Aparte de un par de ancianos melancólicos y un estudiante con muletas, sólo los Inklings se sentían en espíritu de compartir bebidas, e incluso los números de aquel grupo menguaban con cada luna: ese martes, sólo cuatro habían encontrado el ánimo para asistir a la reunión. Aunque la mayoría se conocía de mucho antes, la formalidad y etiqueta de la tertulia no había iniciado sino hace seis años, cuando uno de ellos había reunido a varios amigos con pasión por la literatura pero alejados de la obtusa rigidez de la academia, para leer su manuscrito de ciencia ficción.
Y ahora, tantos años después, cuatro profesores brindaban, pues el mismo que los había reunido entonces ahora daba el anuncio que la trilogía que iniciaba en aquel entonces ahora quedaba terminada, y pronto sería mandado al editor. Sus tres amigos aplaudieron, los tres felicitaron, y los tres sonrieron, pero había uno que se sentía conflictuado; claro que estaba feliz por su amigo más cercano, al que consideraba casi un hermano, pero algo más habitaba su corazón, un dolor frío ¿era vergüenza? ¿O acaso sería envidia? Una burla resonaba en el fondo de su mente: “comenzaron a escribir al mismo tiempo, y él ya pudo publicar tres, ¿dónde está tu novela?” Seis años llevaba intentando escribirla, y aunque esta ya era la tercera vez que se bloqueaba, por primera vez temió que nunca fuera a terminarla, ya hacía más de un año que no escribía una sola página de él.
Ciego a la pena de su amigo, Clive, el anfitrión de aquella reunión, dijo:
—Les agradezco con el alma sus palabras, pero estas reuniones nunca han sido para vanagloria de uno, sino para el impulso de todos. Por favor, si traen un texto para compartir, será un honor escucharlos.

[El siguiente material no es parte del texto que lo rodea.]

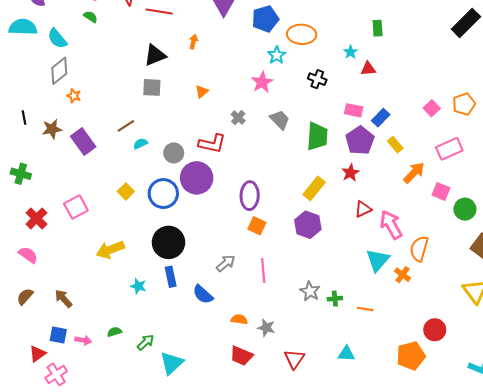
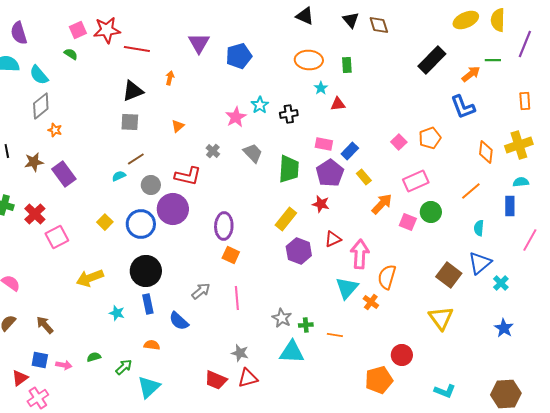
orange ellipse: (302, 34) -> (309, 60), moved
cyan star: (277, 55) -> (260, 105), moved
black cross: (317, 79) -> (289, 114), turned -30
brown line: (126, 126) -> (136, 159), moved
red star: (351, 173) -> (321, 204), turned -30
green circle: (465, 209) -> (431, 212), moved
red cross: (36, 218) -> (35, 214), moved
purple hexagon: (308, 225) -> (299, 251), moved
pink arrow: (391, 225) -> (360, 254), turned 32
orange semicircle: (239, 319) -> (152, 345), moved
cyan triangle: (346, 354) -> (292, 352), moved, size x1.5
red triangle: (294, 359) -> (248, 378), moved, turned 40

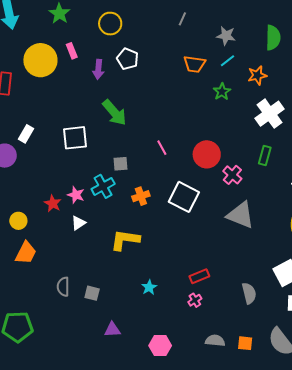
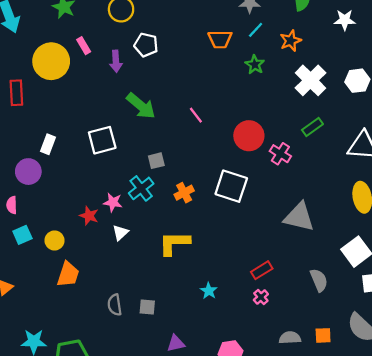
pink line: (162, 148) -> (196, 115), moved
green rectangle: (265, 156) -> (312, 127), turned 48
gray triangle: (241, 215) -> (299, 217), moved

La dinámica no era nueva, y no era la primera vez que el atormentado escritor participaba en ella, pero de nuevo asistía sin algo preparado, y las excusas se terminaban. Clive era el más joven de los ahí reunidos, apenas cuarenta y cinco, y por eso le gustaba que el orden fuera de mayor a menor, para poder cerrar. El viejo profesor sabía que no podía retrasar mucho más el tener que confesar, pero suspiro aliviado al comprobar que Charles, cinco años mayor, también había asistido. Respetaba mucho al poeta, pero su versión de la fantasía, en el mundo moderno, nunca había sido su preferido y era el único de los Inklings que parecía escribir más lento que él, pues también llevaba seis años atascado en el mismo libro.
Mas hay días en los que las esperanzas, incluso las pequeñas, sólo sirven para arrojar al iluso a un abismo, pues Chales Williams, con las manos temblando, sacó de su maletín un manuscrito amarillo. Con angustia, su colega alcanzó a leer el título escrito a máquina en la primera página: “víspera de Todos Santos”.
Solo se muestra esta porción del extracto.